Sunday, August 2, 2009

And there's more!

Today's Chronicle Herald contained yet another letter to the editor

Support for Brindi

Hope Bridgewater of Wentworth (July 30 letter) writes in defence of the dog Brindi, whom HRM appears determined to kill: "It is easier to stand by and say nothing, but my conscience compels me to ask HRM to drop the charges, to allow Ms. Rogier to take Brindi home after his long stay at the SPCA shelter and, in compensation, to pay Ms. Rogier’s legal bills."

As a resident and taxpayer of HRM who has followed this story from the outset, I concur — and for precisely the reason expressed so eloquently by Mahatma Gandhi in the quotation that opened Ms. Bridgewater’s letter, and which bears repeating as I close this one: "The greatness of a nation and its moral progress can be judged by the way its animals are treated."

Norm Sabowitz, Halifax


There was also a letter of interest regarding the treatment of animals in Canada, and seals in particular: 

Don’t be fooled

Canadians must not be fooled by our politicians’ bizarre insistence that the seal hunt is humane, though they purport to justify it by scientific evidence. Science may say that the animals die painlessly, but to look to veterinarians for an ethical justification of the seals’ killing is to shoulder their science with a burden it is not meant to bear.

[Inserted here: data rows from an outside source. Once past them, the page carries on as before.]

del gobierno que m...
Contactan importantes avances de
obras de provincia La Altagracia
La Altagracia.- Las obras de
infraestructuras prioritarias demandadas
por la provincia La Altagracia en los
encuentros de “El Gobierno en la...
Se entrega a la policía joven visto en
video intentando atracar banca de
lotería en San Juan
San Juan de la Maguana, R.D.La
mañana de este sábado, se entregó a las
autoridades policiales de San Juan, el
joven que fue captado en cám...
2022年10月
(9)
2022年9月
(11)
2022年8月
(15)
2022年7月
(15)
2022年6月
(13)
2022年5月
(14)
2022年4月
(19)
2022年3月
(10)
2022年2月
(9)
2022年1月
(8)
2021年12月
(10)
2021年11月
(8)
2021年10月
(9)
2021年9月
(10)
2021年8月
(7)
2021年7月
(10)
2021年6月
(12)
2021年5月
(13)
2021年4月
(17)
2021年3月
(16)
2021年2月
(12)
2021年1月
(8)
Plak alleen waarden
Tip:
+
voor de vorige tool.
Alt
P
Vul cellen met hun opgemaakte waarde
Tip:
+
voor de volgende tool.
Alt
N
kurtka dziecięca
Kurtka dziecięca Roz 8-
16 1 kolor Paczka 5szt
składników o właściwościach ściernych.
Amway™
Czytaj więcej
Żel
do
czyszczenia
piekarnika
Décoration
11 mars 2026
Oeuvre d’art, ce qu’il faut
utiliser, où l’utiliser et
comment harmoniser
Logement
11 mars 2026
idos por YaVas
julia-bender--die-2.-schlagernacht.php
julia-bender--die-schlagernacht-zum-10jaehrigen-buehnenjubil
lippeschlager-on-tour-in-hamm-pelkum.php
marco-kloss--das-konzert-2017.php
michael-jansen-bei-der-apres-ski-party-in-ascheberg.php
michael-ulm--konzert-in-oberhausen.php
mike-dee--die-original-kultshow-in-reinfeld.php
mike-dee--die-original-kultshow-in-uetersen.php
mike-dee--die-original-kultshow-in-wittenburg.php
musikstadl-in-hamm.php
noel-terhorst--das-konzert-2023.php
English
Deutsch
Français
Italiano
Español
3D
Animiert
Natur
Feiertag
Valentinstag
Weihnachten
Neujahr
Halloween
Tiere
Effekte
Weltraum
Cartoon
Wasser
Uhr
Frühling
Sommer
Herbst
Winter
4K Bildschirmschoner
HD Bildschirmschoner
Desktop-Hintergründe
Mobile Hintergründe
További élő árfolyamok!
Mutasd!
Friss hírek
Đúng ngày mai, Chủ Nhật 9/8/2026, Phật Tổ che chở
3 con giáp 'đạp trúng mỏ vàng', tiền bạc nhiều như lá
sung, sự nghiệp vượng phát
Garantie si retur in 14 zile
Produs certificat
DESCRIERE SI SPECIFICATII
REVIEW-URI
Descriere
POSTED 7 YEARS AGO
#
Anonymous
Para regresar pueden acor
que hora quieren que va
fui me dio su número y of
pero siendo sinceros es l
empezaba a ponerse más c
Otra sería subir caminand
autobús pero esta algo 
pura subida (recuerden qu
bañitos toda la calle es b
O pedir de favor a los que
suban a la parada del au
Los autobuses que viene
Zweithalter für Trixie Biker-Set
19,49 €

That a seal dies painlessly is not enough: We must consider that seals, and many other animals, are evidently conscious, feeling beings capable of taking joy in their lives and in their relationships with other animals. They avoid harm because they desire to continue living. When a seal is killed, a member of a community has been destroyed, and a willing, feeling soul has been deprived of all its hopes — it has died when it wanted to live.

Seals are not a special case, since animal abuse is rampant throughout Canada and the world: The ending of the Canadian seal hunt, accompanied as it must be by measures to ease seal hunters into new employment, is only one step of many that must be taken.